Work instruction
Which lines in the material below contain the word "jurist"? Copy each of them.

Data records
######

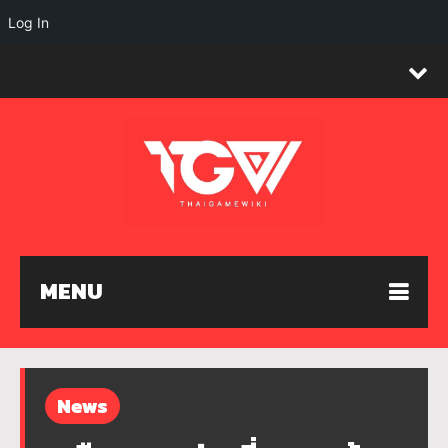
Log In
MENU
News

######

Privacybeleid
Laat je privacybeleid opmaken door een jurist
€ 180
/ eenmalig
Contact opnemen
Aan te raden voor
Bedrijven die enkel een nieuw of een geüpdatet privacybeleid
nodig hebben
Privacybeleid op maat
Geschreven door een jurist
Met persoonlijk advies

######

Response
Laat je privacybeleid opmaken door een jurist
Geschreven door een jurist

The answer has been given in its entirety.